Boston é uma cidade com tradições profundamente enraizadas, orgulhosa de sua história colonial, dos times de esportes e até do legado do crime, mas o homem nascido John Willis, o "Demônio Branco" que se tornaria um chefão de um setor da Máfia Chinesa, acabou leal a um grupo de pessoas muito diferente dos nativos de Boston com quem cresceu.

O pai de Willis o deixou quando ele tinha dois anos, e a mãe morreu depois que ele fez 15. Ele tinha alguns parentes pela cidade, porém eles não aceitaram o órfão adolescente. Como qualquer garoto magoado e sozinho, Willis buscava aceitação. Quando não encontrou isso em pessoas como ele, acabou atraído por uma comunidade que o aceitou. Surpreendentemente, esse grupo era uma gangue chinesa chamada Ping On.

Do meio dos anos 80 até o final dos 2000, Willis escalou os ranques de um dos maiores grupos mafiosos de Boston, começando como cobrador de empréstimos e guarda-costas para, depois, se tornar o traficante por trás de um cartel de US$ 4 milhões em oxicodona (apesar de dizer que era "dez vezes mais que isso").

Em 2011, ele foi sentenciado a 20 anos de prisão por tráfico de drogas e lavagem de dinheiro. Scott O'Donnell, um agente do FBI pertencente à força-tarefa que conseguiu pegar o Demônio Branco, contou "nunca ter visto" um criminoso como Willis devido ao seu alto status dentro do submundo da máfia chinesa.

No começo de janeiro, a BenBella Books lança um livro contando a vida e os crimes do mafioso de Boston intitulado, muito apropriadamente, White Devil. Escrito por Bob Halloran, um âncora de notícias do Channel 5, filiada da ABC em Boston, White Devil conta a ascensão de Willis na máfia, incluindo pensamentos e histórias do próprio gângster.

Apesar de ser mais conhecido como um jornalista esportivo que trabalhava para a ESPN, Halloran está familiarizado com o crime real.
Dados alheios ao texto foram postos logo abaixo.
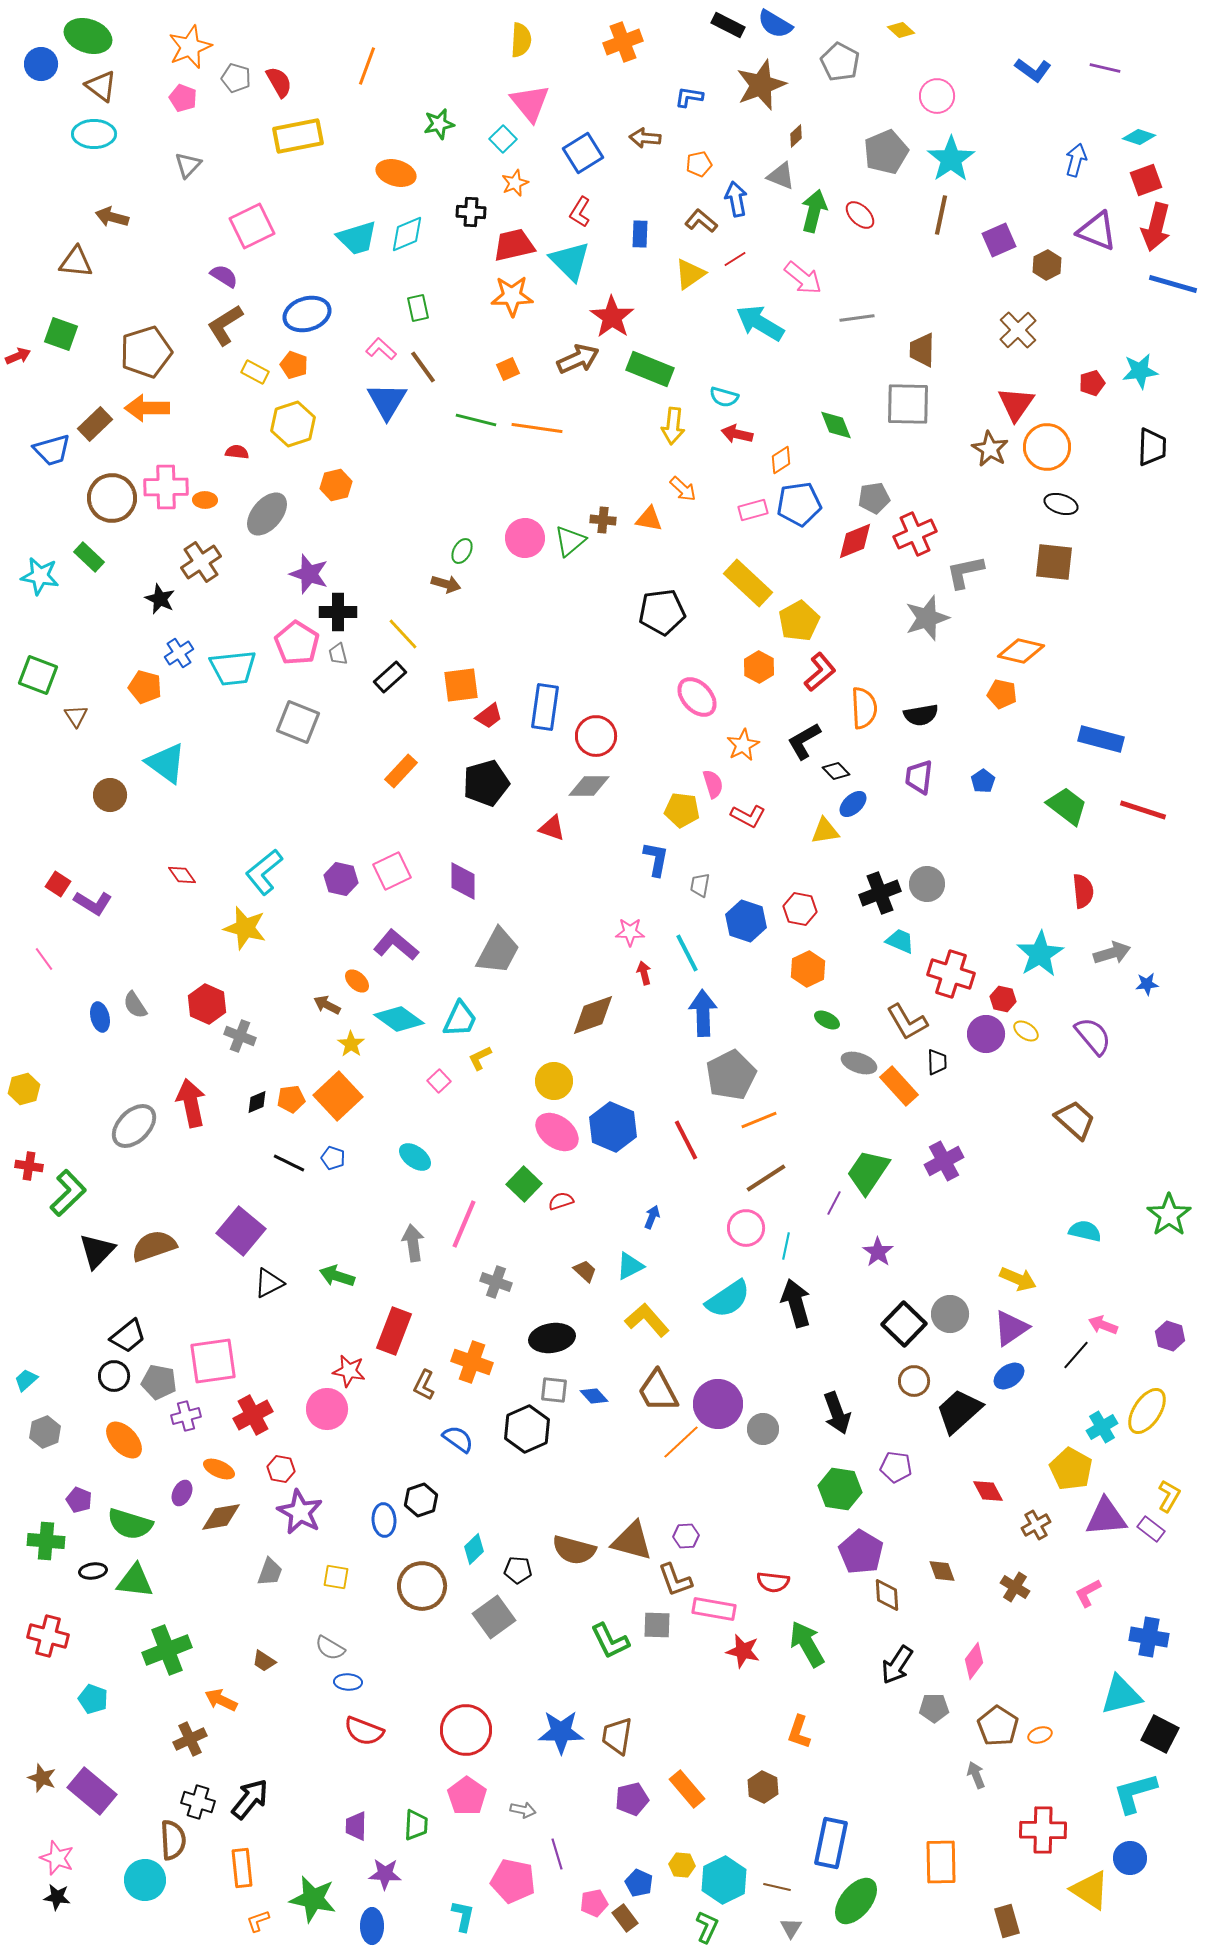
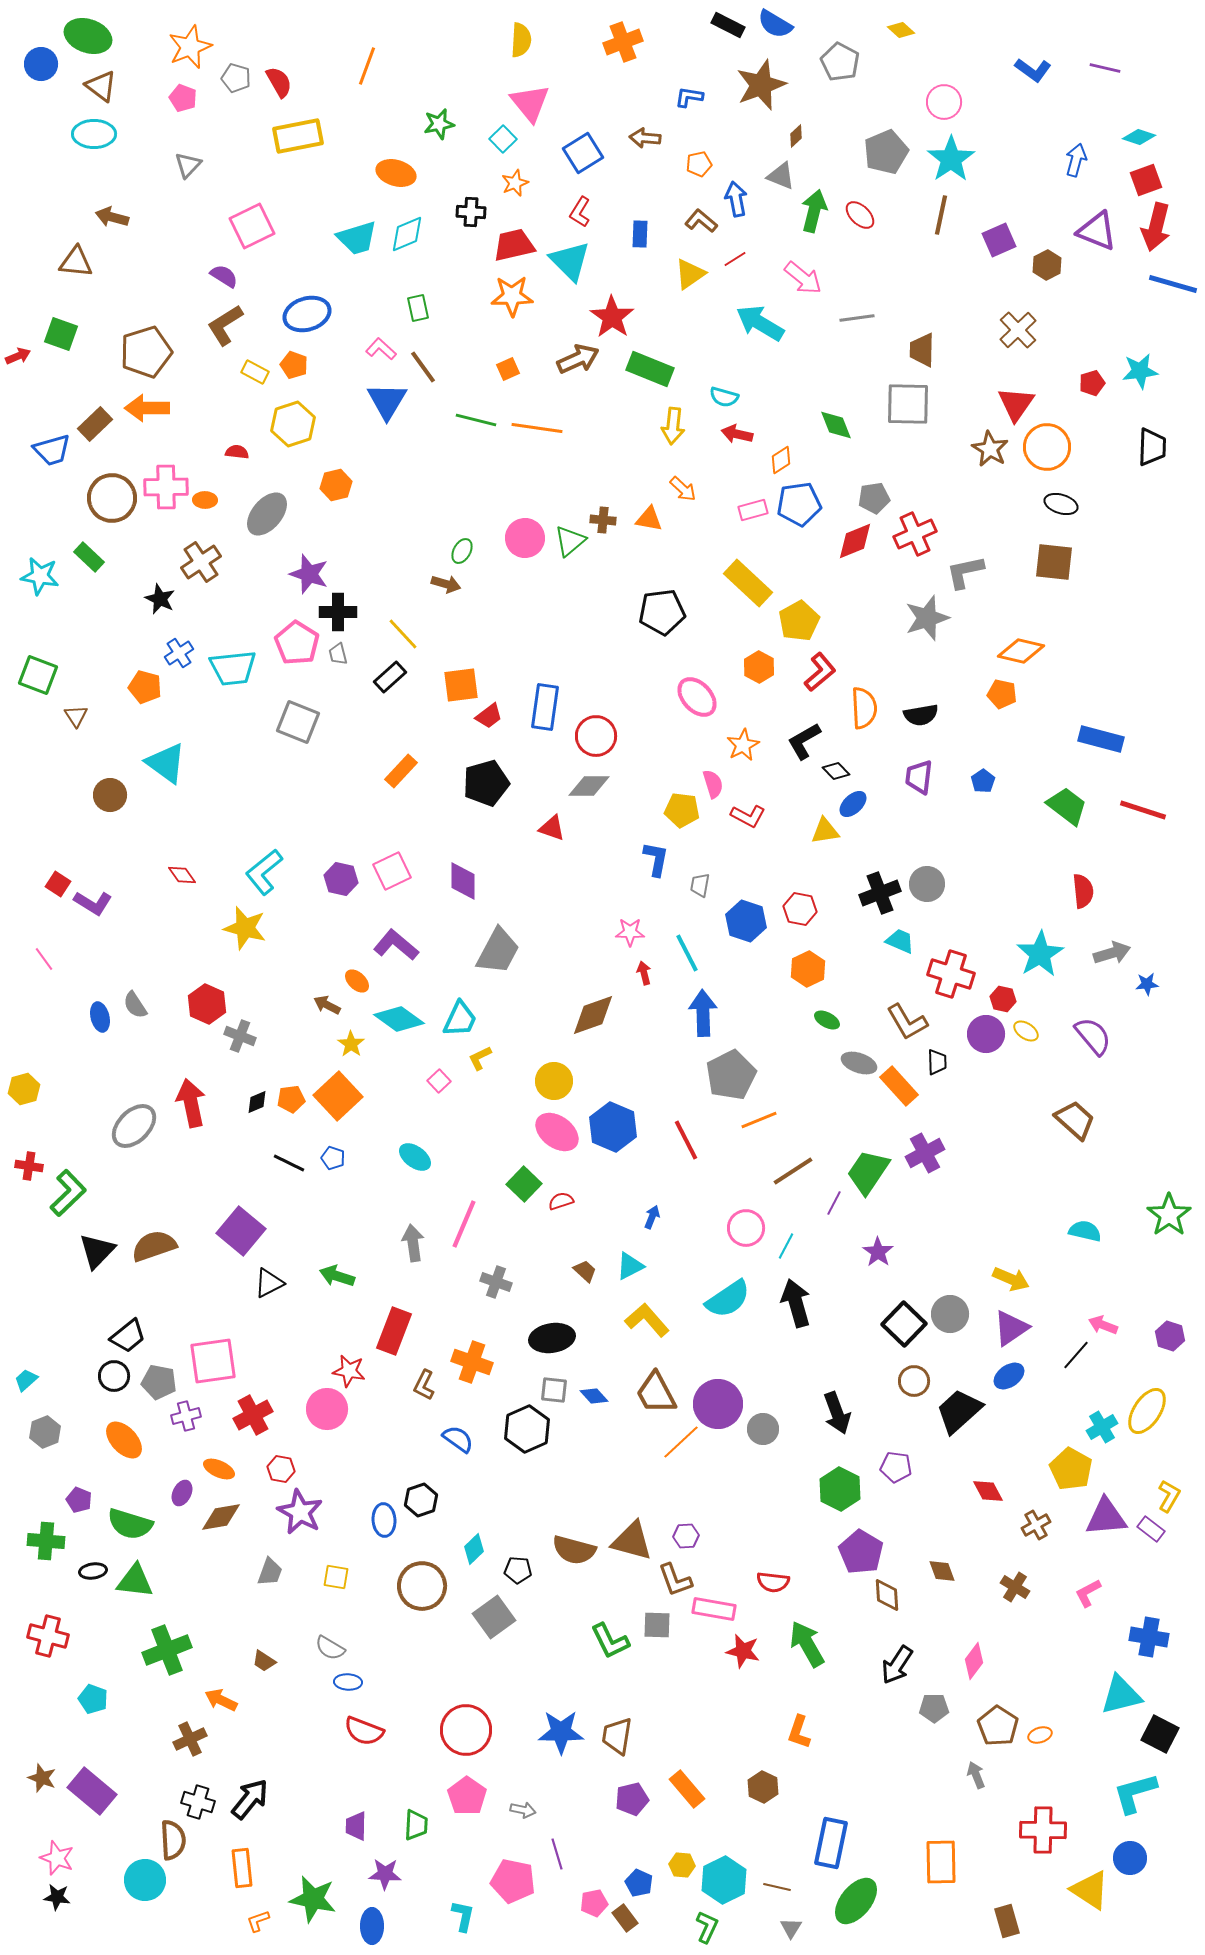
pink circle at (937, 96): moved 7 px right, 6 px down
purple cross at (944, 1161): moved 19 px left, 8 px up
brown line at (766, 1178): moved 27 px right, 7 px up
cyan line at (786, 1246): rotated 16 degrees clockwise
yellow arrow at (1018, 1279): moved 7 px left
brown trapezoid at (658, 1391): moved 2 px left, 2 px down
green hexagon at (840, 1489): rotated 18 degrees clockwise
Ele publicou "Irish Thunder: The Hard Life and Times of Micky Ward", que virou o filme de Mark Wahlberg "O Vencedor", e "Impact Statement: A Family's Fight for Justice Against Whitey Bulger", que Halloran escreveu depois de conhecer Steve Davis, cuja irmã foi assassinada pelo mafioso de Boston e por seus capangas. Liguei para Halloran a fim de saber mais sobre suas visitas a Johns Willis na prisão e como um garoto de Dorchester entra numa gangue chinesa e chega a Demônio Branco.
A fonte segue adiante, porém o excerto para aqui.